Data and Model Systems for Metabolic
Engineering this intramural ATP project supports research in metabolic
engineering of organisms aimed at producing industrially relevant products,
such as chemical feedstock replacements, polymers and chemical products. In
this project, the enzymes in the aromatic amino acid biosynthetic pathway, or
chorismate pathway, are being studied using a variety of physical, biophysical
and chemical techniques, such as calorimetric, kinetic, x-ray crystallographic
and molecular modeling methods, to establish the role of each enzyme in the
pathway and the details of each catalytic mechanism. This information will be
used to identify areas for enzyme modification in order to optimize the
production of product, such as increasing the catalytic turnover, minimizing
feedback inhibition, and maximizing the lifetime and reaction rates of the
enzymes. This project began in FY 1998 with about $500K/yr support from ATP and
an additional investment of about $800K/yr from the NIST Biotechnology
Division.
Hand-held Devices for DNA Analysis
The development of powerful, low cost devices for convenient DNA
analyses is supported by ATP. Affymetrix, Inc and Molecular Dynamics are using
advanced manufacturing technologies to fabricate DNA microarrays and
electrophoresis instruments. The resulting devices should contribute to the
speed and convenience of DNA analysis, facilitate the study of human genetics,
aid in managing diseases, such as cancer and AIDS, contribute to new drug
discovery and provide DNA diagnostics to the health and other industrial
sectors, and, in general, help to reduce costs in the trillion dollar U.S.
health care industry.
Immediate DNA Detection
Development of a cartridge-based method of detecting specific DNA sequences at
Molecular Innovations was supported by the ATP, in which DNA in a sample is
extracted, probed for medically relevant genetic sequences, and only then made
visible via a series of reactions that agglutinate dyed beads into colored
particles. In another ATP project, Third Wave Technologies was supported for
the development of a rapid method for mutation screening that is already saving
scientists time and money in the laboratory.

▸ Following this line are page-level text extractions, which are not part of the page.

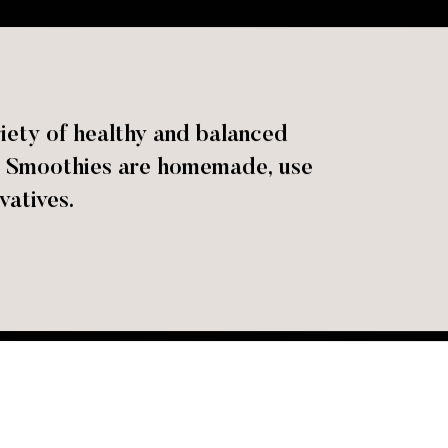
iety of healthy and balanced
ok! Smoothies are homemade, use
vatives.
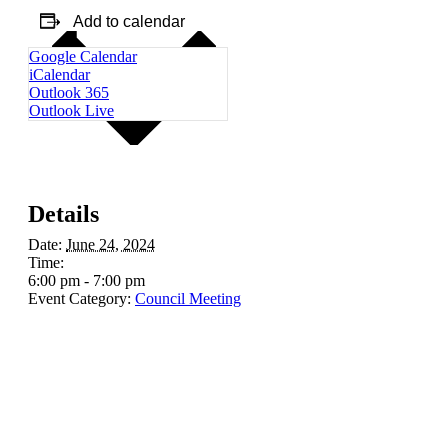
Add to calendar
Google Calendar
iCalendar
Outlook 365
Outlook Live
Details
Date:
June 24, 2024
Time:
6:00 pm - 7:00 pm
Event Category:
Council Meeting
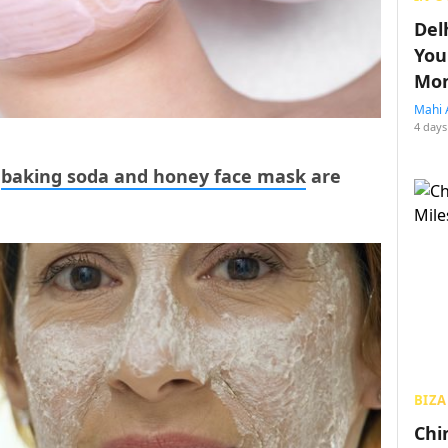
Del
You
Mon
Mahi 
4 days
f
baking soda and honey face mask
are
BIZA
Chin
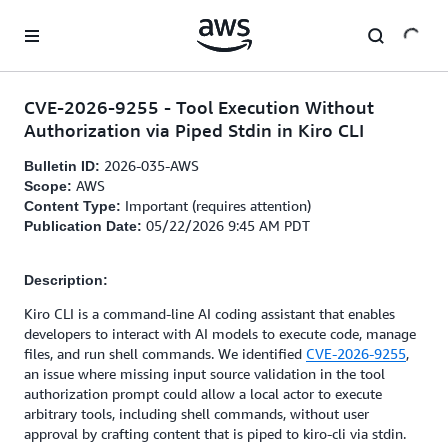
Skip to main content
CVE-2026-9255 - Tool Execution Without
Authorization via Piped Stdin in Kiro CLI
2026-035-AWS
Bulletin ID:
AWS
Scope:
Important (requires attention)
Content Type:
05/22/2026 9:45 AM PDT
Publication Date:
Description:
Kiro CLI is a command-line AI coding assistant that enables
developers to interact with AI models to execute code, manage
files, and run shell commands. We identified
CVE-2026-9255
,
an issue where missing input source validation in the tool
authorization prompt could allow a local actor to execute
arbitrary tools, including shell commands, without user
approval by crafting content that is piped to kiro-cli via stdin.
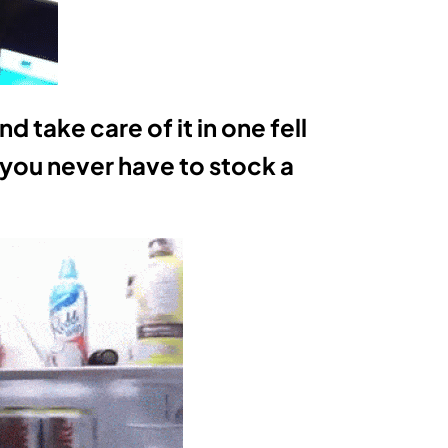
 take care of it in one fell
you never have to stock a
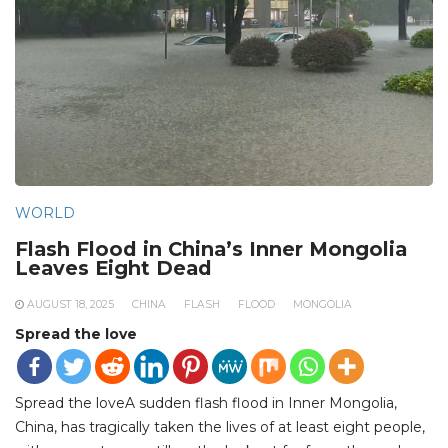
WORLD
Flash Flood in China’s Inner Mongolia
Leaves Eight Dead
AUGUST 18, 2025
CHINA
FLASH
FLOOD
MONGOLIA
Spread the love
Spread the loveA sudden flash flood in Inner Mongolia,
China, has tragically taken the lives of at least eight people,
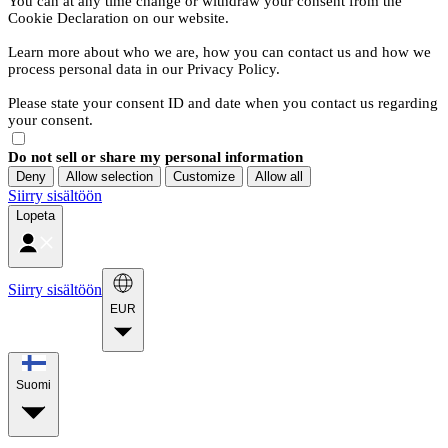
You can at any time change or withdraw your consent from the
Cookie Declaration on our website.
Learn more about who we are, how you can contact us and how we
process personal data in our Privacy Policy.
Please state your consent ID and date when you contact us regarding
your consent.
Do not sell or share my personal information
Deny
Allow selection
Customize
Allow all
Siirry sisältöön
Lopeta
Siirry sisältöön
EUR
Suomi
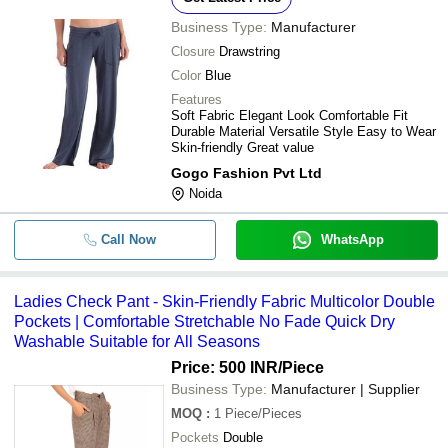
Business Type:
Manufacturer
Closure
Drawstring
Color
Blue
Features
Soft Fabric Elegant Look Comfortable Fit
Durable Material Versatile Style Easy to Wear
Skin-friendly Great value
Gogo Fashion Pvt Ltd
Noida
Call Now
WhatsApp
Ladies Check Pant - Skin-Friendly Fabric Multicolor Double
Pockets | Comfortable Stretchable No Fade Quick Dry
Washable Suitable for All Seasons
Price: 500 INR
/Piece
Business Type:
Manufacturer | Supplier
MOQ
:
1
Piece/Pieces
Pockets
Double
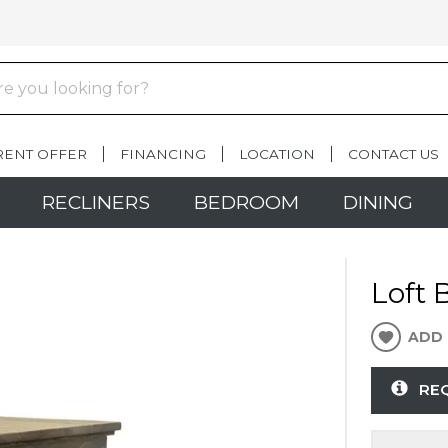
RENT OFFER
FINANCING
LOCATION
CONTACT US
RECLINERS
BEDROOM
DINING
Loft 
ADD 
RE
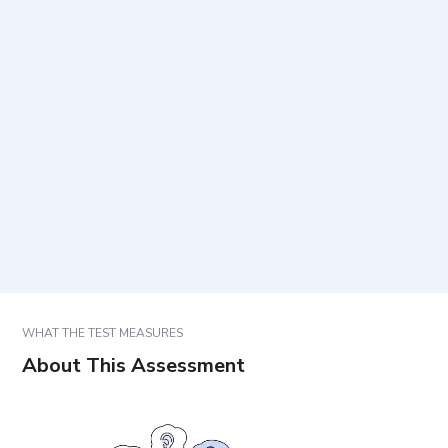
How are responses scored?
How long does it take, and how many items are
included?
Are there correct or incorrect answers?
How should results be used?
WHAT THE TEST MEASURES
About This Assessment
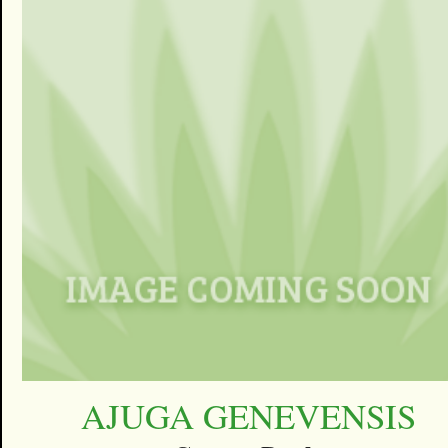
AJUGA GENEVENSIS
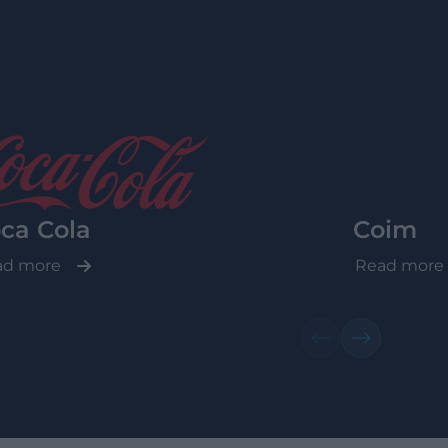
ca Cola
Coim
ad more
Read more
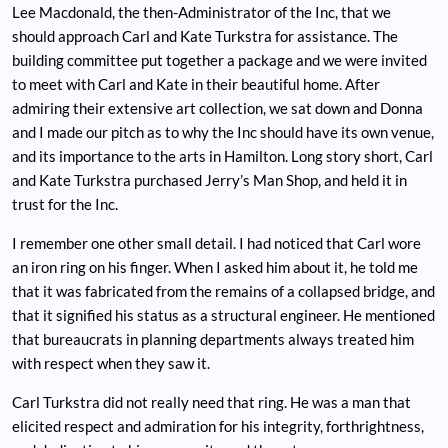
Lee Macdonald, the then-Administrator of the Inc, that we
should approach Carl and Kate Turkstra for assistance. The
building committee put together a package and we were invited
to meet with Carl and Kate in their beautiful home. After
admiring their extensive art collection, we sat down and Donna
and I made our pitch as to why the Inc should have its own venue,
and its importance to the arts in Hamilton. Long story short, Carl
and Kate Turkstra purchased Jerry’s Man Shop, and held it in
trust for the Inc.
I remember one other small detail. I had noticed that Carl wore
an iron ring on his finger. When I asked him about it, he told me
that it was fabricated from the remains of a collapsed bridge, and
that it signified his status as a structural engineer. He mentioned
that bureaucrats in planning departments always treated him
with respect when they saw it.
Carl Turkstra did not really need that ring. He was a man that
elicited respect and admiration for his integrity, forthrightness,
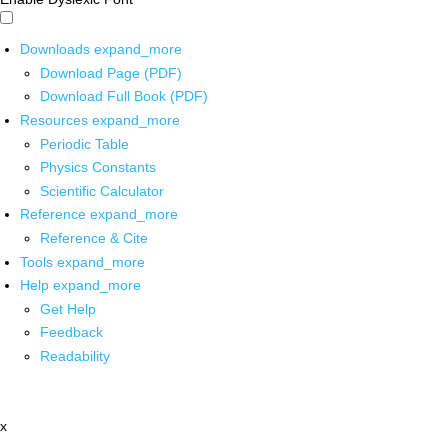
Downloads
expand_more
Download Page (PDF)
Download Full Book (PDF)
Resources
expand_more
Periodic Table
Physics Constants
Scientific Calculator
Reference
expand_more
Reference & Cite
Tools
expand_more
Help
expand_more
Get Help
Feedback
Readability
x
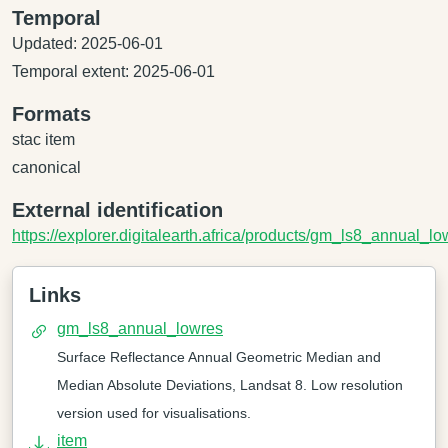
Temporal
Updated: 2025-06-01
Temporal extent: 2025-06-01
Formats
stac item
canonical
External identification
https://explorer.digitalearth.africa/products/gm_ls8_annual_lo
Links
gm_ls8_annual_lowres
Surface Reflectance Annual Geometric Median and
Median Absolute Deviations, Landsat 8. Low resolution
version used for visualisations.
item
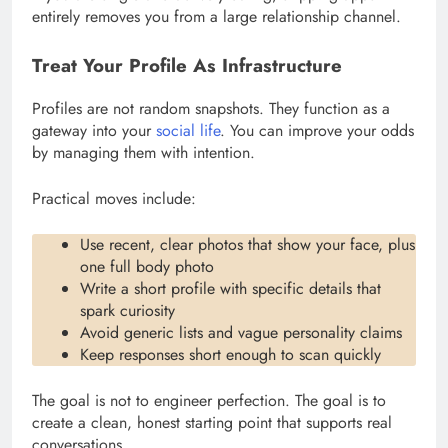
entirely removes you from a large relationship channel.
Treat Your Profile As Infrastructure
Profiles are not random snapshots. They function as a
gateway into your
social life
. You can improve your odds
by managing them with intention.
Practical moves include:
Use recent, clear photos that show your face, plus
one full body photo
Write a short profile with specific details that
spark curiosity
Avoid generic lists and vague personality claims
Keep responses short enough to scan quickly
The goal is not to engineer perfection. The goal is to
create a clean, honest starting point that supports real
conversations.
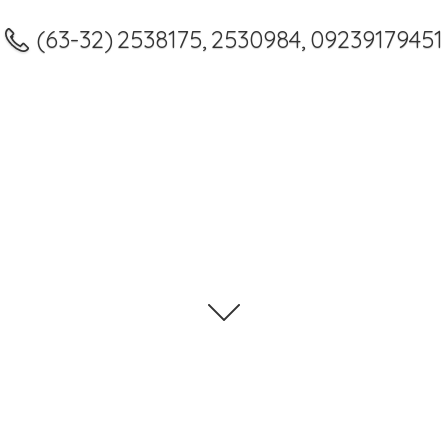
(63-32) 2538175, 2530984, 09239179451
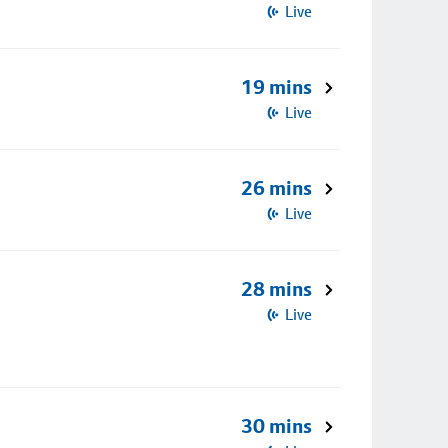
Live
19 mins
Live
26 mins
Live
28 mins
Live
30 mins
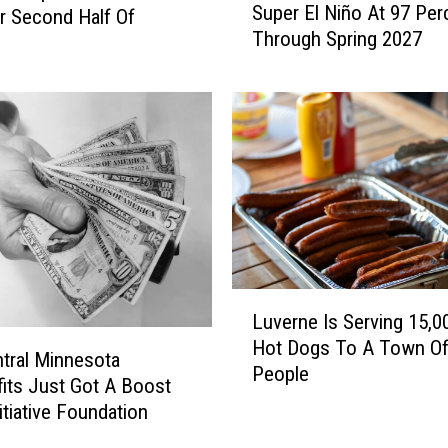
Super El Niño At 97 Per
r Second Half Of
A
Through Spring 2027
A
y
P
u
t
s
T
h
e
O
d
d
L
s
Luverne Is Serving 15,0
u
O
Hot Dogs To A Town Of
v
tral Minnesota
f
People
e
its Just Got A Boost
A
r
itiative Foundation
S
n
u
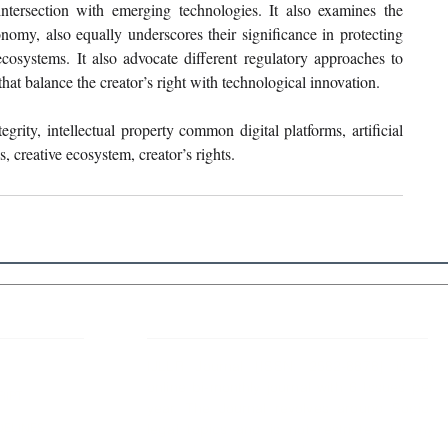
 intersection with emerging technologies. It also examines the 
onomy, also equally underscores their significance in protecting 
cosystems. It also advocate different regulatory approaches to 
at balance the creator’s right with technological innovation.
tegrity, intellectual property common digital platforms, artificial 
ds, creative ecosystem, creator’s rights.
 Links
About IJLLR
IJLLR Journal [ISSN: 2582-8878] is an
online bi-monthly journal with 6 Issues per
RIPT
year. The Journal revolves around Socio-
DELINES
legal topics and is not restricted to any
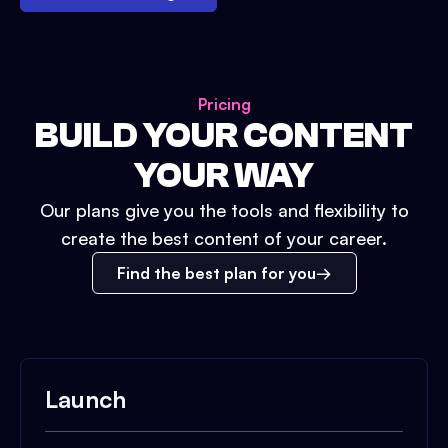
Pricing
BUILD YOUR CONTENT
YOUR WAY
Our plans give you the tools and flexibility to
create the best content of your career.
Find the best plan for you
Launch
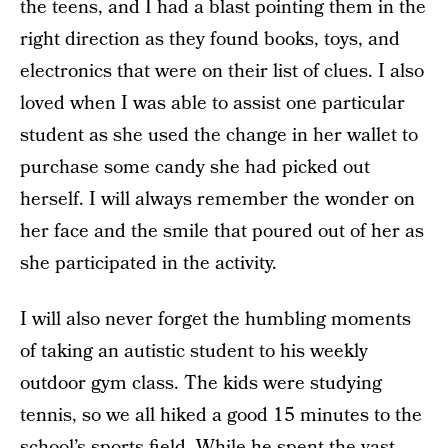
the teens, and I had a blast pointing them in the
right direction as they found books, toys, and
electronics that were on their list of clues. I also
loved when I was able to assist one particular
student as she used the change in her wallet to
purchase some candy she had picked out
herself. I will always remember the wonder on
her face and the smile that poured out of her as
she participated in the activity.
I will also never forget the humbling moments
of taking an autistic student to his weekly
outdoor gym class. The kids were studying
tennis, so we all hiked a good 15 minutes to the
school’s sports field. While he spent the vast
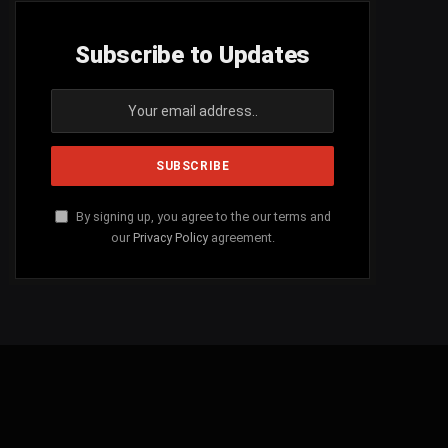
Subscribe to Updates
By signing up, you agree to the our terms and
our
Privacy Policy
agreement.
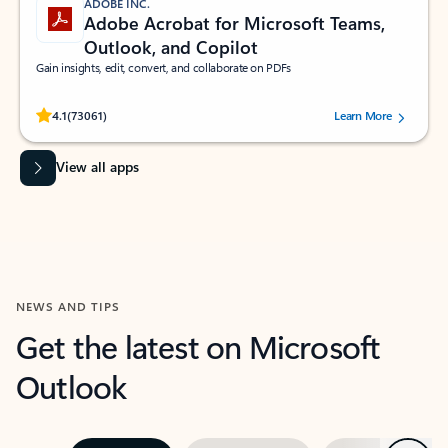
ADOBE INC.
Adobe Acrobat for Microsoft Teams,
Outlook, and Copilot
Gain insights, edit, convert, and collaborate on PDFs
Rated (#=ratingAverage#) stars out of 5 stars, by 73061 users.
4.1
(73061)
Learn More
View all apps
NEWS AND TIPS
Get the latest on Microsoft
Outlook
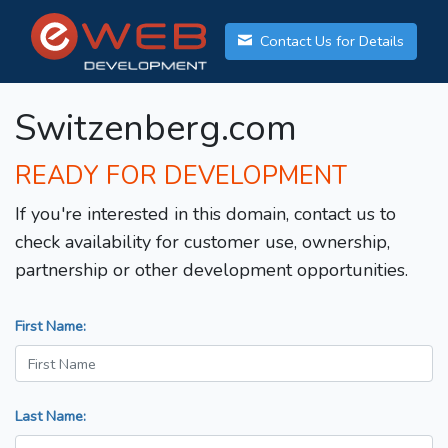
Contact Us for Details
Switzenberg.com
READY FOR DEVELOPMENT
If you're interested in this domain, contact us to
check availability for customer use, ownership,
partnership or other development opportunities.
First Name:
Last Name:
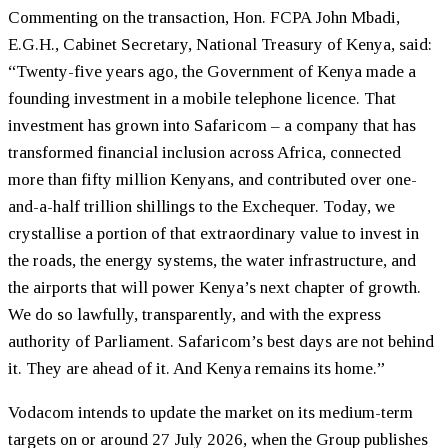
Commenting on the transaction, Hon. FCPA John Mbadi,
E.G.H., Cabinet Secretary, National Treasury of Kenya, said:
“Twenty-five years ago, the Government of Kenya made a
founding investment in a mobile telephone licence. That
investment has grown into Safaricom – a company that has
transformed financial inclusion across Africa, connected
more than fifty million Kenyans, and contributed over one-
and-a-half trillion shillings to the Exchequer. Today, we
crystallise a portion of that extraordinary value to invest in
the roads, the energy systems, the water infrastructure, and
the airports that will power Kenya’s next chapter of growth.
We do so lawfully, transparently, and with the express
authority of Parliament. Safaricom’s best days are not behind
it. They are ahead of it. And Kenya remains its home.”
Vodacom intends to update the market on its medium-term
targets on or around 27 July 2026, when the Group publishes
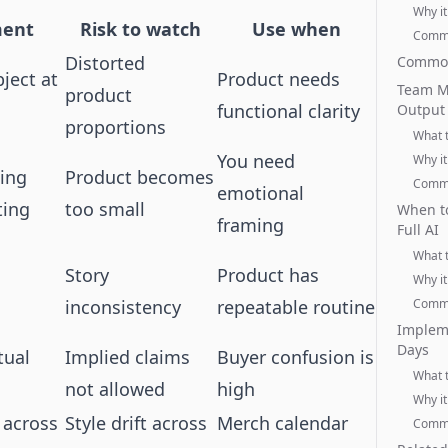
Why it
ment
Risk to watch
Use when
Commo
Distorted
Common
ject at
Product needs
Team M
product
functional clarity
Output
proportions
What 
You need
Why it
ing
Product becomes
Commo
emotional
ting
too small
When to
framing
Full AI
What 
Story
Product has
Why it
inconsistency
repeatable routine
Commo
Impleme
Days
tual
Implied claims
Buyer confusion is
What 
not allowed
high
Why it
 across
Style drift across
Merch calendar
Commo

Large numbers of samples can be
scanned to identify those that are most likely to have mutations. Both of these
low-cost fast detection technologies can be instrumental in screening for
specific microbial DNA traits. The ATP "Tools for DNA Diagnostics" program
supports these and other programs expected to benefit microbial genomics
research.
Other technology development funded
by NIST ATP supports rapid sequencing and integrated systems for
real-time analysis. Technology for rapid DNA sequencing based on Matrix
Assisted Laser Desorption Ionization-Time of Flight (MALDI-TOF) mass
spectrometry was designed by GeneTrace Systems, Inc. with support from the ATP.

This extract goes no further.